Tidy Mean and Standard Deviation Data from the UCI HAR Data Set

The Data

This script uses the data from UC Irvine's Human Activity Recognition Using Smartphones Data Set. The data used is here:

https://d396qusza40orc.cloudfront.net/getdata%2Fprojectfiles%2FUCI%20HAR%20Dataset.zip

More information about the data can be found here:

http://archive.ics.uci.edu/ml/datasets/Human+Activity+Recognition+Using+Smartphones

The Script

This repository contains a script called run_analysis.R.

Requirements

The data files should be in the working directory when you run the script.

The script depends on the following packages:

dplyr
reshape2

Step by step breakdown

Load required packages.

library(dplyr)
library(reshape2)

Read files.

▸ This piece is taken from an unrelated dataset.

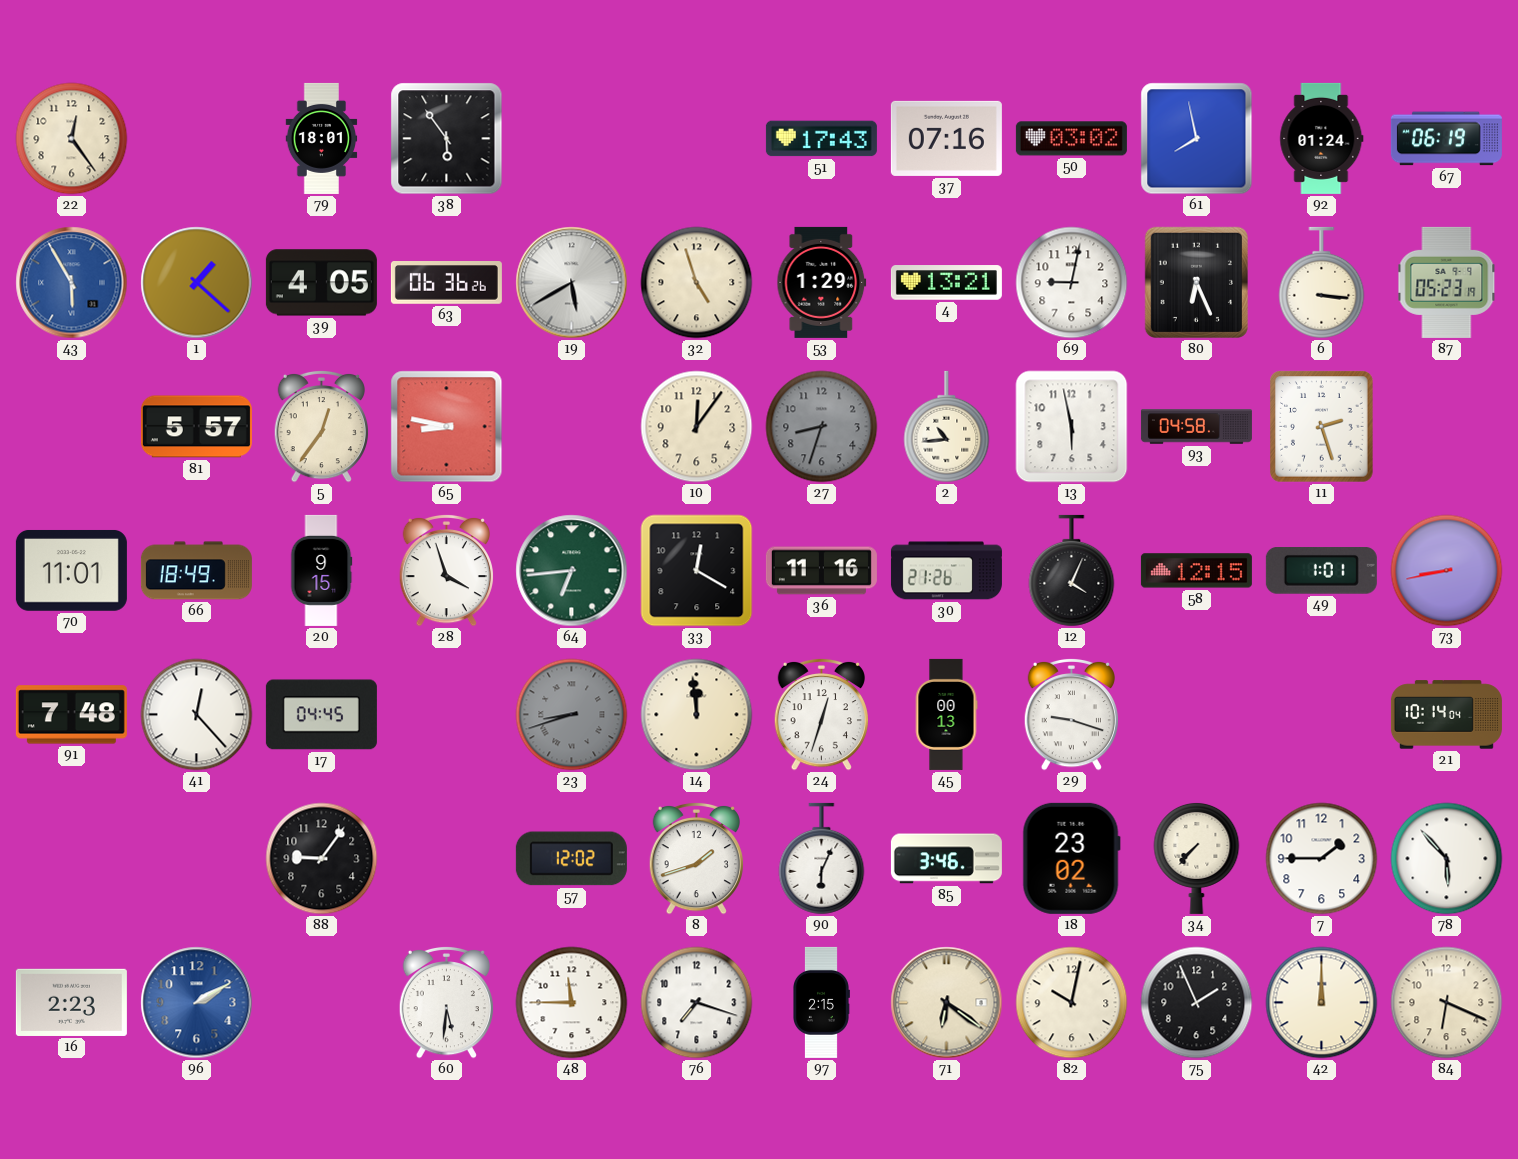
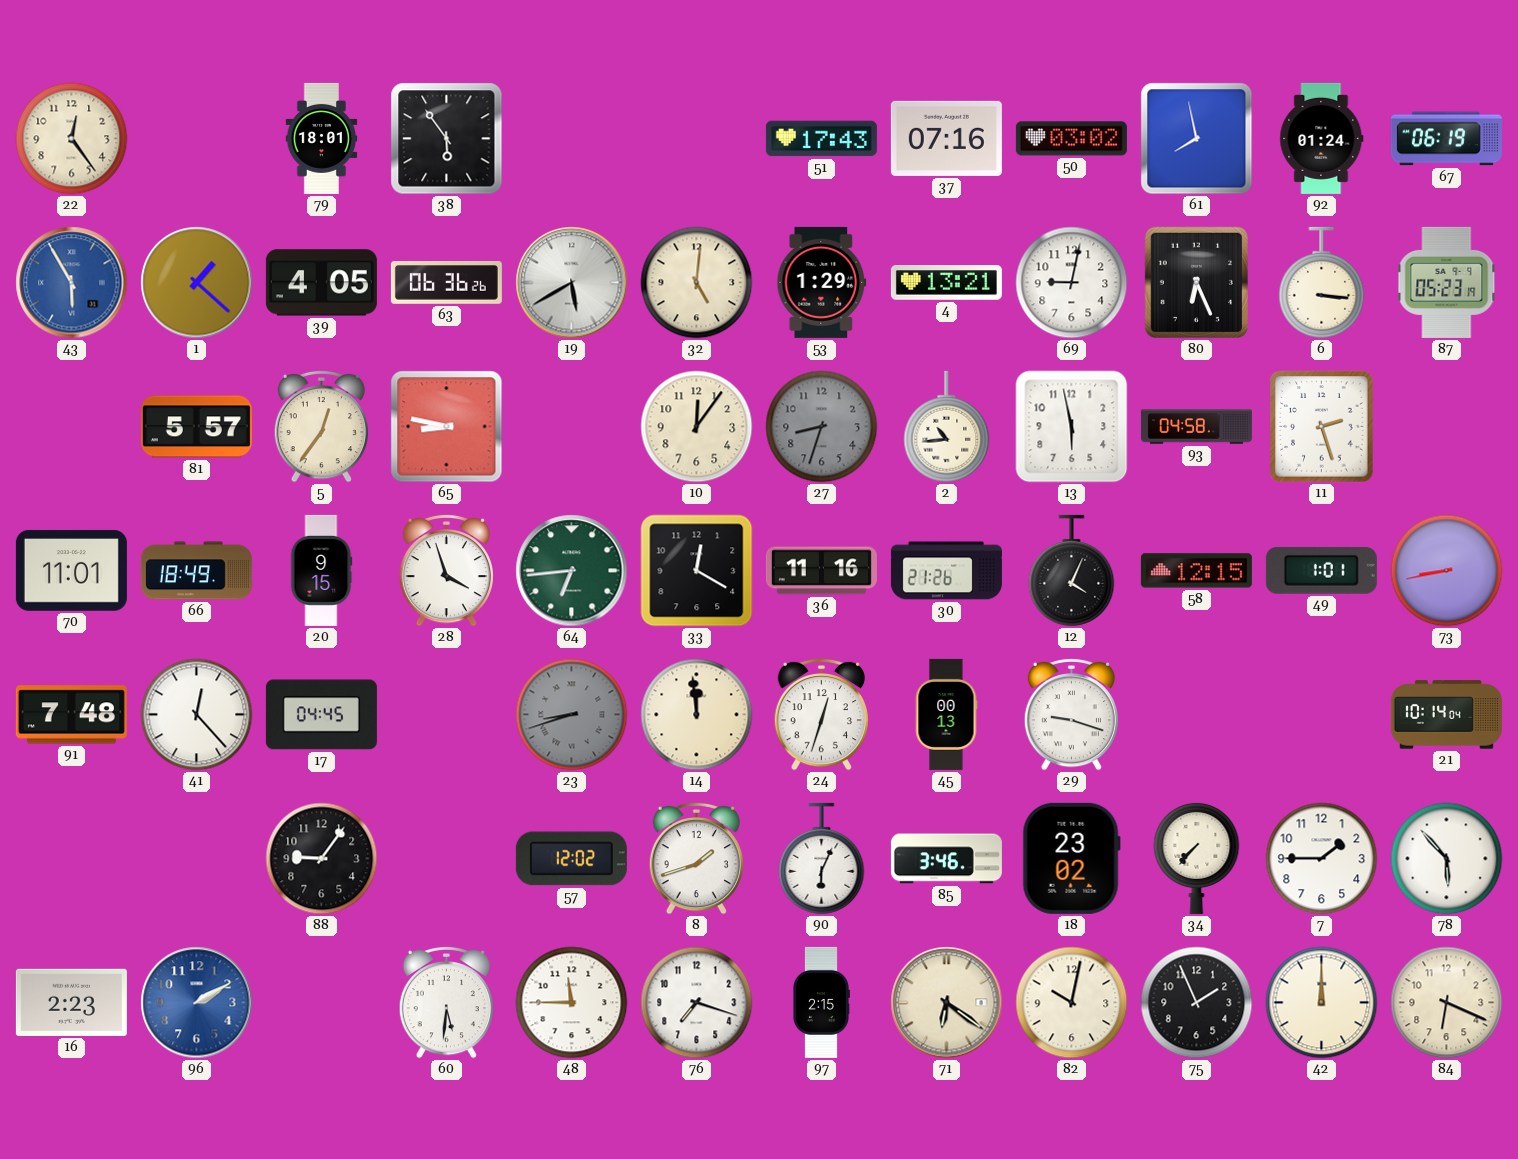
32: 4:57 -> 5:01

Must have data in working directory.

subject_train   <- read.table("train/subject_train.txt")
X_train         <- read.table("train/X_train.txt")
Y_train         <- read.table("train/y_train.txt")
subject_test    <- read.table("test/subject_test.txt")
X_test          <- read.table("test/X_test.txt")
Y_test          <- read.table("test/y_test.txt")
features        <- read.table("features.txt")
activity_labels <- read.table("activity_labels.txt")

Use descriptive activity names to name the activities in the data set.

The activity names from the activity_labels file are applied to the variables from the Y_ files.

activity_train <- data.frame(Activity = activity_labels$V2[Y_train$V1])
activity_test  <- data.frame(Activity = activity_labels$V2[Y_test$V1])

Appropriately label the data set with descriptive variable names.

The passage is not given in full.